Docking and Molecular Dynamics-Based Identification of Interaction between Various Beta-Amyloid Isoforms and RAGE Receptor

Beta-amyloid peptide (A beta) is a ligand associated with RAGE (Advanced glycosylation end product-specific receptor). A beta is translocated in complexes with RAGE from the blood to brain across the blood-brain barrier (BBB) by transcytosis. A beta and its isoforms are important factors in the Alzheimer's disease (AD) pathogenesis. However, interaction with RAGE was previously studied for A beta but not for its isoforms.

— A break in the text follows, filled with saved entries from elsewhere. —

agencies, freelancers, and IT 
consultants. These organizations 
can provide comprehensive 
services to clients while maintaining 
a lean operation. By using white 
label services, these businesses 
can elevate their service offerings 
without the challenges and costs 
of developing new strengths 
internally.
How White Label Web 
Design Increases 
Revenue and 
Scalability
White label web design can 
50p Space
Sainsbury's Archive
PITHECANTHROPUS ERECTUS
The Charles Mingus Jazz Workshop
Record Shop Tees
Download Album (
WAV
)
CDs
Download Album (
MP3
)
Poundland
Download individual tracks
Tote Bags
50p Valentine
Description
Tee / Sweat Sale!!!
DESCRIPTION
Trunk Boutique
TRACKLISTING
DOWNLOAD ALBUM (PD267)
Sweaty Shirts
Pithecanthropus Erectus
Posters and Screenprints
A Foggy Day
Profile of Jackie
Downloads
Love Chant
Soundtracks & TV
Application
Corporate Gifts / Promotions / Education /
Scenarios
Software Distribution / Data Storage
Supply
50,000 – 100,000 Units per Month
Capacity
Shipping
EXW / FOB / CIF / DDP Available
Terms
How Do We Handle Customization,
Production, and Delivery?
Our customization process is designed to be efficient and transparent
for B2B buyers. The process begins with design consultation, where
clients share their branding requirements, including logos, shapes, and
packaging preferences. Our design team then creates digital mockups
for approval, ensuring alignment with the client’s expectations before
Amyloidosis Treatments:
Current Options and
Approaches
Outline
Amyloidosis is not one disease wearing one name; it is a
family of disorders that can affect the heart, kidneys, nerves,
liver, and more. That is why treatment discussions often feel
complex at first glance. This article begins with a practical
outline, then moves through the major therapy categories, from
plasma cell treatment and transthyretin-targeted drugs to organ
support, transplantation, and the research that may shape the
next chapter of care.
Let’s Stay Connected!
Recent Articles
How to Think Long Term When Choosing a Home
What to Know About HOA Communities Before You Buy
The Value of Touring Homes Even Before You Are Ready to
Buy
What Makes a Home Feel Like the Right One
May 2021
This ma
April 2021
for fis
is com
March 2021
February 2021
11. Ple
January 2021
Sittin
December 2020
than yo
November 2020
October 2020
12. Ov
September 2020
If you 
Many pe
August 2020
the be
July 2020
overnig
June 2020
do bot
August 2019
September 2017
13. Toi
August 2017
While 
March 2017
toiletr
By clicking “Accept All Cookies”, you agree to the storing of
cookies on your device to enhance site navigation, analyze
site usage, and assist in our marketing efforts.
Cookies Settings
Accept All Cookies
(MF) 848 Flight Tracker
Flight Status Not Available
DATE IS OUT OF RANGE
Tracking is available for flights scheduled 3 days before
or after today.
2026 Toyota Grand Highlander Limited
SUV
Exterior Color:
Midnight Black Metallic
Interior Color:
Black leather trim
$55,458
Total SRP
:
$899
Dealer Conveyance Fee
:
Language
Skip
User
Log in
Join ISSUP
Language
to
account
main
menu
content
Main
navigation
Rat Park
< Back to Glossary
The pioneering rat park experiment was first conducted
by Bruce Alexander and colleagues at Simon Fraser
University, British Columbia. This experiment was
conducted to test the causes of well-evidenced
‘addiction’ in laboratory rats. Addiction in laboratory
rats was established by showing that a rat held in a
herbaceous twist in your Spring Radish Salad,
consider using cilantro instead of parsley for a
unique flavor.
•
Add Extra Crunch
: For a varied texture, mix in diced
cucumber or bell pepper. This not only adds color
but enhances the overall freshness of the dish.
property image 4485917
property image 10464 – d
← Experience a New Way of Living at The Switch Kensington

The present study has been directed at identifying the key interaction interfaces between RAGE and A beta isoforms (A beta(40), A beta(42), phosphorylated and isomerized isoforms pS8-A beta(42), isoD7-A beta(42)). Two interfaces have been identified by docking: they are represented by an extended area at the junction of RAGE domains V and C1 and a smaller area linking C1 and C2 domains. Molecular dynamics (MD) simulations have shown that all A beta isoforms form stable and tightly bound complexes. This indicates that all A beta isoforms potentially can be transported through the cell as part of a complex with RAGE. Modeling of RAGE interaction interfaces with A beta indicates which chemical compounds can potentially be capable of blocking this interaction, and impair the associated pathogenic cascades. The ability of three RAGE inhibitors (RAP, FPS-ZM1 and RP-1) to disrupt the RAGE:A beta interaction has been probed by docking and subsequently the complexes' stability verified by MD. The RP-1 and A beta interaction areas coincide and therefore this inhibitor is very promising for the RAGE:A beta interaction inhibition.